• DATA UNDER STUDY:
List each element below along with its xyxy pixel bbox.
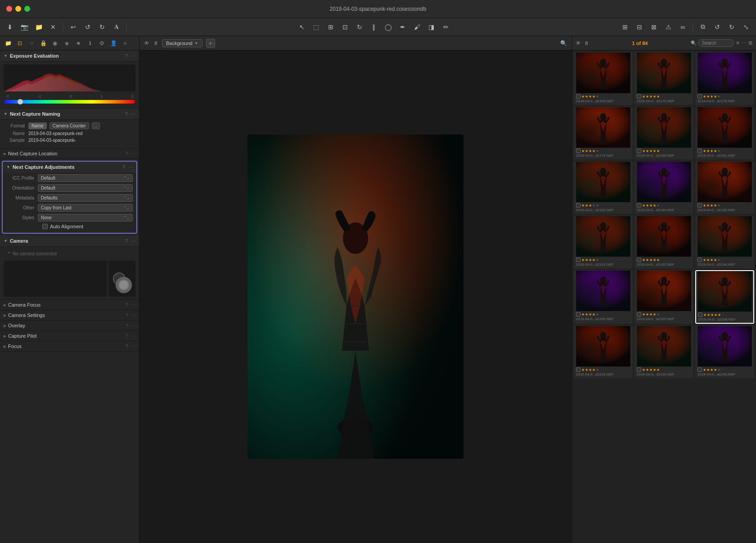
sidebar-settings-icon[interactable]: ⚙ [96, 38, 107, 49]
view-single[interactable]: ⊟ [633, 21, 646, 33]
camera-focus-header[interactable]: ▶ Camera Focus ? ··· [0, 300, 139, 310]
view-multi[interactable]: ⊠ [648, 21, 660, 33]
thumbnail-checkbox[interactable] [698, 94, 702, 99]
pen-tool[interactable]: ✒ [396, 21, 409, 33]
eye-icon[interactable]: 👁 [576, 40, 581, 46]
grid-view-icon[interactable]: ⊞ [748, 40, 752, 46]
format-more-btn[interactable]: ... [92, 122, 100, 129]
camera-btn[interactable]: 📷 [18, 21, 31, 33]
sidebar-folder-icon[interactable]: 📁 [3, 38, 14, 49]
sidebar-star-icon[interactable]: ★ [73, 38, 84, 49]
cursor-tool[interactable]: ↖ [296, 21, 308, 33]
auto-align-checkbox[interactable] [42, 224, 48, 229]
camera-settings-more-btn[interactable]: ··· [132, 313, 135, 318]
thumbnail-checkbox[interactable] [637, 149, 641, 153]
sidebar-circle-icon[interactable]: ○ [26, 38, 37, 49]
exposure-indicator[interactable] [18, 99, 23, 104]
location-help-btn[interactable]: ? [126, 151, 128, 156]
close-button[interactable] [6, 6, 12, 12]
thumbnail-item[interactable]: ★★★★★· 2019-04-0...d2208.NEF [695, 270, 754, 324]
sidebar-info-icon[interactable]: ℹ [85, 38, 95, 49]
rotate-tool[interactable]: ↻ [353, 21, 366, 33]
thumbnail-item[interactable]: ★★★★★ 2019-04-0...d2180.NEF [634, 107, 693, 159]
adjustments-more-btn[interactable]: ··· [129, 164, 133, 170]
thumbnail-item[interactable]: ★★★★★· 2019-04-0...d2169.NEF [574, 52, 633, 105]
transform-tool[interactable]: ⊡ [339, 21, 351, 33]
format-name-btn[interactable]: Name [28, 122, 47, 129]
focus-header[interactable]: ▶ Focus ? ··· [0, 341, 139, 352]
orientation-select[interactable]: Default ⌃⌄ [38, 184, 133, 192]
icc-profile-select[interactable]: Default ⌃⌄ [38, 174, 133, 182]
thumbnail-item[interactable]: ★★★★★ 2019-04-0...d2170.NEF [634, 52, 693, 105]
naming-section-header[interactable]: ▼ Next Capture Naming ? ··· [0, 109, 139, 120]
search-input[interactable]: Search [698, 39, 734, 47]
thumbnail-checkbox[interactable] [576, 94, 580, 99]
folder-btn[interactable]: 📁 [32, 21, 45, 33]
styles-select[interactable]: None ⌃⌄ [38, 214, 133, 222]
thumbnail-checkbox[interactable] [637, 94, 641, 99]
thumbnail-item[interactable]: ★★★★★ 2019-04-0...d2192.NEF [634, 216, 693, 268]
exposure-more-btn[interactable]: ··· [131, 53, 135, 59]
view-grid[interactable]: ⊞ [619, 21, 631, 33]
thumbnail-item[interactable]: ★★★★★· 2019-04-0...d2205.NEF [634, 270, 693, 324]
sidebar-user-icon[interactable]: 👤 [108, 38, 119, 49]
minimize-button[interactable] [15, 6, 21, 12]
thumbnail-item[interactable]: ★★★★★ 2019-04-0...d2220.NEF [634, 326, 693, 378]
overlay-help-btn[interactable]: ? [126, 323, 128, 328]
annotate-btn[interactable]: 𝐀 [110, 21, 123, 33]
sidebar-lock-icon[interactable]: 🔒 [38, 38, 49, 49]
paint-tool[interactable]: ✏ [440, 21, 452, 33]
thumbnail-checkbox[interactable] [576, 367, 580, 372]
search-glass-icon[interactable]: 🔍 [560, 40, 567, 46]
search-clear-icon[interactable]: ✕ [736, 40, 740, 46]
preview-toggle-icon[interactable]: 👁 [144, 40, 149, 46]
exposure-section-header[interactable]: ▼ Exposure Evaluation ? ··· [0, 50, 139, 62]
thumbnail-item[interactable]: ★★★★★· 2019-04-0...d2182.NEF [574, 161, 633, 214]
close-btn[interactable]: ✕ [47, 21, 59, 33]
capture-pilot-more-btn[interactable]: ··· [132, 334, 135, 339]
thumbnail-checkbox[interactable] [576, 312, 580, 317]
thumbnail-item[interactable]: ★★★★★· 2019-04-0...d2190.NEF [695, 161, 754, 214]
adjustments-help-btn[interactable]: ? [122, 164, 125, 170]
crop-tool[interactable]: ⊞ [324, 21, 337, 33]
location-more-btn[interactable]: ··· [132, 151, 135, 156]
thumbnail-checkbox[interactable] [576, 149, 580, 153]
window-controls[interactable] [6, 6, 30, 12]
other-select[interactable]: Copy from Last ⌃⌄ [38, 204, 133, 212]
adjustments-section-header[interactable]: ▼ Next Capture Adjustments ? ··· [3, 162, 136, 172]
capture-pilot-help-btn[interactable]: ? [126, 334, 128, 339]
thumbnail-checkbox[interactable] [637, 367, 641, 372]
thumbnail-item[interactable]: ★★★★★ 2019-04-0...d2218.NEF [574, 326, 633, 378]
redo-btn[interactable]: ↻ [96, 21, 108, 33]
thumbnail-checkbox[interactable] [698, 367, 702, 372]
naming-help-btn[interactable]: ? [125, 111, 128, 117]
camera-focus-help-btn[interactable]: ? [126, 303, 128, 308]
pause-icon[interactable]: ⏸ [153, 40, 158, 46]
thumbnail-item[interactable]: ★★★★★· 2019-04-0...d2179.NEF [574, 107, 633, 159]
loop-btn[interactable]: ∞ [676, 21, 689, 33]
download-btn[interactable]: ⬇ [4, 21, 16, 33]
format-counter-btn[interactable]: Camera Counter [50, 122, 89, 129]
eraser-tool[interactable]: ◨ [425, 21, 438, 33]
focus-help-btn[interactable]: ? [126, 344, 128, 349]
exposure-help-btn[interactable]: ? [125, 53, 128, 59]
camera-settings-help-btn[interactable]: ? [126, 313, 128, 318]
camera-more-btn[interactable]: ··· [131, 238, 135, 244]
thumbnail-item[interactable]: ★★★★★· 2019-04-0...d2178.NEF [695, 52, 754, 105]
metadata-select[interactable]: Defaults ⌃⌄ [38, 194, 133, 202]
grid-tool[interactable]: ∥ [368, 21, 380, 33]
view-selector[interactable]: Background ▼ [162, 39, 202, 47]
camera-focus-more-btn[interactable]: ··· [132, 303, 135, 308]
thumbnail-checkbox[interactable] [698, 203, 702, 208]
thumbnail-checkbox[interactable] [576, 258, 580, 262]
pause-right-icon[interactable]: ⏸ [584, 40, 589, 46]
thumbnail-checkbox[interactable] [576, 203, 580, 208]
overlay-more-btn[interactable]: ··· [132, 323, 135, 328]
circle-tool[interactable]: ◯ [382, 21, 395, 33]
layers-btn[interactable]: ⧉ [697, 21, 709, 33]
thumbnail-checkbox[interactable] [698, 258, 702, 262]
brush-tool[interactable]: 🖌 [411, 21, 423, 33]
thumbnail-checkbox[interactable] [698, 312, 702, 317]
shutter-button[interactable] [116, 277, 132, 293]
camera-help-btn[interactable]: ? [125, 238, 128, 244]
...
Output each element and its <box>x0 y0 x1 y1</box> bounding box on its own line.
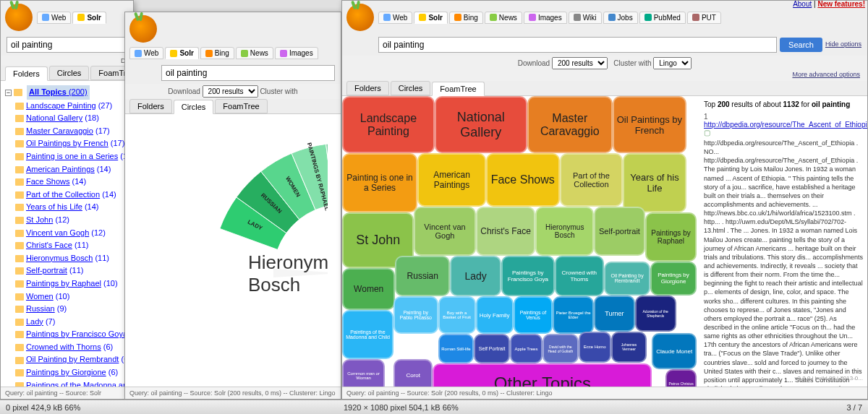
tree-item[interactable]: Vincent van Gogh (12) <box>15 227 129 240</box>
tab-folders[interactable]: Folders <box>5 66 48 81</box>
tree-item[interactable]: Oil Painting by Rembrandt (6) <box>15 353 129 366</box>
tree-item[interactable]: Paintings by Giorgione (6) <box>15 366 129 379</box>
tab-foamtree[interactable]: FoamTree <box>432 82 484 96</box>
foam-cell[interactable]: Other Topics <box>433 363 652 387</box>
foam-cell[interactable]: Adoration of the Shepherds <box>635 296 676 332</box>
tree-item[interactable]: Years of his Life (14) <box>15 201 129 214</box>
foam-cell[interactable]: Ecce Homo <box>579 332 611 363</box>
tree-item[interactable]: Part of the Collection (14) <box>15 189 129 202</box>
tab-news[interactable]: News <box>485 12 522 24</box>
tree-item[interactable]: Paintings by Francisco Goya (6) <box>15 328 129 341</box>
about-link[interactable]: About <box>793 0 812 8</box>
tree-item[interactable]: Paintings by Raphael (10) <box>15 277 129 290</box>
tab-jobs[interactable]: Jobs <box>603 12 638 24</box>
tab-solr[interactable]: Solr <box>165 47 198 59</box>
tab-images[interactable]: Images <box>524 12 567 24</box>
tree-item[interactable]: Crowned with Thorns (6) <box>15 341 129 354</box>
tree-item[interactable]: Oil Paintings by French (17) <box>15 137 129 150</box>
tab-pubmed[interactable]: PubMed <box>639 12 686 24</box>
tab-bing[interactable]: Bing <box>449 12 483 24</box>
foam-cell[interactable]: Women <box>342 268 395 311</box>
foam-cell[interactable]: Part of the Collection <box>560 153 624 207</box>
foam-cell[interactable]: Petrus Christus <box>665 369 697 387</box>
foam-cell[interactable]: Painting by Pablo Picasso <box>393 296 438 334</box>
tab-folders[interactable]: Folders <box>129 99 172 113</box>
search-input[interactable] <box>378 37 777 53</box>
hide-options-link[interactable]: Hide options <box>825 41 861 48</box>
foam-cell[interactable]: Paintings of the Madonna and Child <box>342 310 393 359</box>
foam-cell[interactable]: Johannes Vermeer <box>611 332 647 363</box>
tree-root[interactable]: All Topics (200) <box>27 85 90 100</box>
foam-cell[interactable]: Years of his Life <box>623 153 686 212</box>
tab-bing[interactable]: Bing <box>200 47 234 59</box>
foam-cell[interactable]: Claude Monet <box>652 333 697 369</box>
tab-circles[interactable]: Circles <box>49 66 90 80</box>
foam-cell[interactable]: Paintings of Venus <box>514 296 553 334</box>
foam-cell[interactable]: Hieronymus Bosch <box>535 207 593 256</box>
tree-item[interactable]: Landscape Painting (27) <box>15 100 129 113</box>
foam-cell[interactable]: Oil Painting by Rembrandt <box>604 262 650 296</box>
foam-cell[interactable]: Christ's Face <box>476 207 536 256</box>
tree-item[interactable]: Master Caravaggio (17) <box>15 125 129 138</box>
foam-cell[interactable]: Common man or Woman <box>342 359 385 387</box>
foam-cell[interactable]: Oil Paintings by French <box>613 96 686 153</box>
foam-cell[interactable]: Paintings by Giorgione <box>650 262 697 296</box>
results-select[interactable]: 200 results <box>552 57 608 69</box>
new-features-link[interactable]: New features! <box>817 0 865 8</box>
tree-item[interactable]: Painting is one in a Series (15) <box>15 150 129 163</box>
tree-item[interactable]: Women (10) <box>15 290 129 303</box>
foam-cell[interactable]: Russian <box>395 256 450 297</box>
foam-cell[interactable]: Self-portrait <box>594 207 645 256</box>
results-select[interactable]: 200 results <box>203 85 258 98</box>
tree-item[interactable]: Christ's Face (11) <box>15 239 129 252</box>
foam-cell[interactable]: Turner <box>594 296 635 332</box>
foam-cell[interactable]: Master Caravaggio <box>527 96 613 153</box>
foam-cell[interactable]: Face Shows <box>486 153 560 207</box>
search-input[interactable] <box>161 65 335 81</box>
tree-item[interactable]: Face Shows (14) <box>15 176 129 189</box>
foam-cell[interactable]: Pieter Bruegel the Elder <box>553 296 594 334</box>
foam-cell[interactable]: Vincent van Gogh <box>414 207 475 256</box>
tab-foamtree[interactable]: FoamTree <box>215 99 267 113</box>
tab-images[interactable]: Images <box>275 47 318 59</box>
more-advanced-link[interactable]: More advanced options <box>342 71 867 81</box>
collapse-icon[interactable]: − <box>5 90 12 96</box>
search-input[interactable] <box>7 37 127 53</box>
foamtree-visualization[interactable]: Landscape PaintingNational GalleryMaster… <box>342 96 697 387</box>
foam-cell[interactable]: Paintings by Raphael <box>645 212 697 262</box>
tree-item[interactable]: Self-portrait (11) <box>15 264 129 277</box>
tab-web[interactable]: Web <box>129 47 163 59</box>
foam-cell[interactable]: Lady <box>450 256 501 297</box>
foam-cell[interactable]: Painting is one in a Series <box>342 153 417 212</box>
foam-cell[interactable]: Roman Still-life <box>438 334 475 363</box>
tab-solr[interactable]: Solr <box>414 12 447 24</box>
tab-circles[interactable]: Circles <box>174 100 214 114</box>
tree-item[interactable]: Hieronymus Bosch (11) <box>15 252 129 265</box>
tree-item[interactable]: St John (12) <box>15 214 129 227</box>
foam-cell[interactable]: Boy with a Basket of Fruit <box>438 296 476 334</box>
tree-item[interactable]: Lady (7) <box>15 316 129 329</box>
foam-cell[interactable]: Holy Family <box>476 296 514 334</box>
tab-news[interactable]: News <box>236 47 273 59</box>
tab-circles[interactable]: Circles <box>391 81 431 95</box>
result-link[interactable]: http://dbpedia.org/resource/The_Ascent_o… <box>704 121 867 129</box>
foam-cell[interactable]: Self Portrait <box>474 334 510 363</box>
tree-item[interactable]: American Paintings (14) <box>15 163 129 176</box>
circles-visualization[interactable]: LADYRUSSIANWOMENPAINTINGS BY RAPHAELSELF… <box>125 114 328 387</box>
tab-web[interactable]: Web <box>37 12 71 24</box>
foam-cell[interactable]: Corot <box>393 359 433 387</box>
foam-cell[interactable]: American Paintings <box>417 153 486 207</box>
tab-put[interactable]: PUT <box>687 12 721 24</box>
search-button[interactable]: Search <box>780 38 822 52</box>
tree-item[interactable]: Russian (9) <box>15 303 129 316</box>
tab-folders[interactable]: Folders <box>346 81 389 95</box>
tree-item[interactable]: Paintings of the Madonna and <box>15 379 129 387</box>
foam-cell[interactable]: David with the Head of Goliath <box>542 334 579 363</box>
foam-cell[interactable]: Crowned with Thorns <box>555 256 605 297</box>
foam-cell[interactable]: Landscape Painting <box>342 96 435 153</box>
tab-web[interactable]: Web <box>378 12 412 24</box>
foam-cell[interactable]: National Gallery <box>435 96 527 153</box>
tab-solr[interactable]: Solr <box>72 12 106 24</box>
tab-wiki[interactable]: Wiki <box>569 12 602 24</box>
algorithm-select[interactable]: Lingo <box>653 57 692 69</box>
* * *
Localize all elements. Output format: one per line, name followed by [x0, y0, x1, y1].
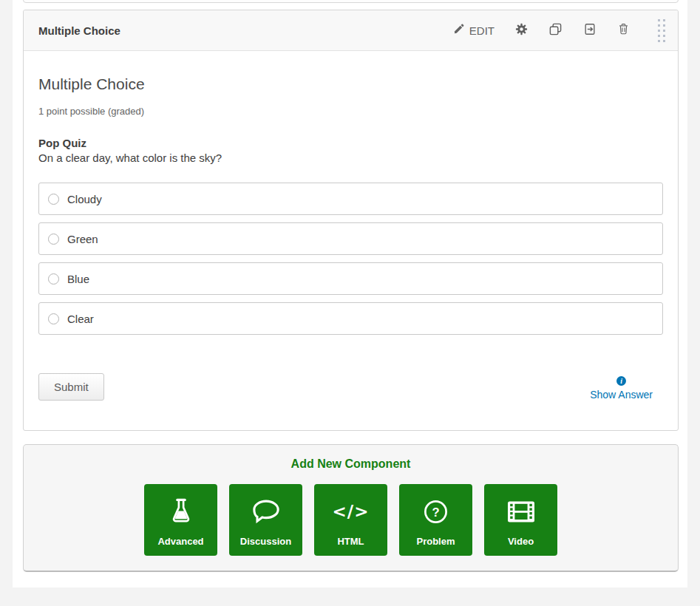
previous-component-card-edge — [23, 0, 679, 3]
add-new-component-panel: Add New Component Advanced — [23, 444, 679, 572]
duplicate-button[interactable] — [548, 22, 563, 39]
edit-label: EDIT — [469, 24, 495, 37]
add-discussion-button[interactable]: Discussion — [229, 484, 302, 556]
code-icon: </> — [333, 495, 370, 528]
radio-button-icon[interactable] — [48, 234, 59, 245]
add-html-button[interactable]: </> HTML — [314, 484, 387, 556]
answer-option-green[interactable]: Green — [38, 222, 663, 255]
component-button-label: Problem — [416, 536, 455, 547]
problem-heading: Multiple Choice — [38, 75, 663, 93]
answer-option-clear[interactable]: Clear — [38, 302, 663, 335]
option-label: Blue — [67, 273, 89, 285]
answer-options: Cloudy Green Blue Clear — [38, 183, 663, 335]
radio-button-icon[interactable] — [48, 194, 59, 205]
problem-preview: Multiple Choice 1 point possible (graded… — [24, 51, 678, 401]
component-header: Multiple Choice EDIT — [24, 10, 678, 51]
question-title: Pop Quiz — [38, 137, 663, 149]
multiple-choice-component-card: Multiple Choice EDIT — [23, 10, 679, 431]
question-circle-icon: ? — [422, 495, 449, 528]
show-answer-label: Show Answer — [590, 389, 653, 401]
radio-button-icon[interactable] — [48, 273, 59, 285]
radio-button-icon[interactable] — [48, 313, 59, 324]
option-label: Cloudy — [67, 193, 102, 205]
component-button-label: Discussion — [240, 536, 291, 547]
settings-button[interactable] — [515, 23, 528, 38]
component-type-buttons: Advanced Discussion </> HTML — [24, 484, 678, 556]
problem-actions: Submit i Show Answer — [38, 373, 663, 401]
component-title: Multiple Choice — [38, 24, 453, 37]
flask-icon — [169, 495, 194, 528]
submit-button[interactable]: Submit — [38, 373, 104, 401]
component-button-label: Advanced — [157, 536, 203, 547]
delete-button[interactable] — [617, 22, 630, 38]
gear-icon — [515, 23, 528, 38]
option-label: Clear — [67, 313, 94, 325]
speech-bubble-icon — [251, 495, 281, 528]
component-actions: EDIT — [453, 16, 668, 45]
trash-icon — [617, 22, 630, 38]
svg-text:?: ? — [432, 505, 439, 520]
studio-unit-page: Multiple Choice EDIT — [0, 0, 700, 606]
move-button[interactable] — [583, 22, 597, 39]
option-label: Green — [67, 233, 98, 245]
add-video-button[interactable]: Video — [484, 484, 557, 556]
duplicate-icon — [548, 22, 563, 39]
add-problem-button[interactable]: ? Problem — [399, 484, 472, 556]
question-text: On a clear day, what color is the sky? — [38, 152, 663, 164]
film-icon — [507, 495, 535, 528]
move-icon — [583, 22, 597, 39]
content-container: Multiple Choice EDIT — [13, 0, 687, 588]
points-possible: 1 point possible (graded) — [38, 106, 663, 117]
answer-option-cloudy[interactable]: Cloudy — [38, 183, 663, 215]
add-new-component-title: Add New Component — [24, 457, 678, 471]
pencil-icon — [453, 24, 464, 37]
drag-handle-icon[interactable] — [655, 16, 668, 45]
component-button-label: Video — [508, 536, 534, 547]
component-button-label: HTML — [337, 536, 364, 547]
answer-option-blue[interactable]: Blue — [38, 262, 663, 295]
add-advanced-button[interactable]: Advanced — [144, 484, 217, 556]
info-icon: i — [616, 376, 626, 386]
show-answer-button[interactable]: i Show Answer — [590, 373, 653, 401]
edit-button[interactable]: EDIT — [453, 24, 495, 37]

• WHAT NEEDS TO BE DONE: Whenever a line of the material holds the word "Crowned", copy it out.

• OUTPUT:
tree-item[interactable]: Crowned with Thorns (6) <box>15 341 129 354</box>
foam-cell[interactable]: Crowned with Thorns <box>555 256 605 297</box>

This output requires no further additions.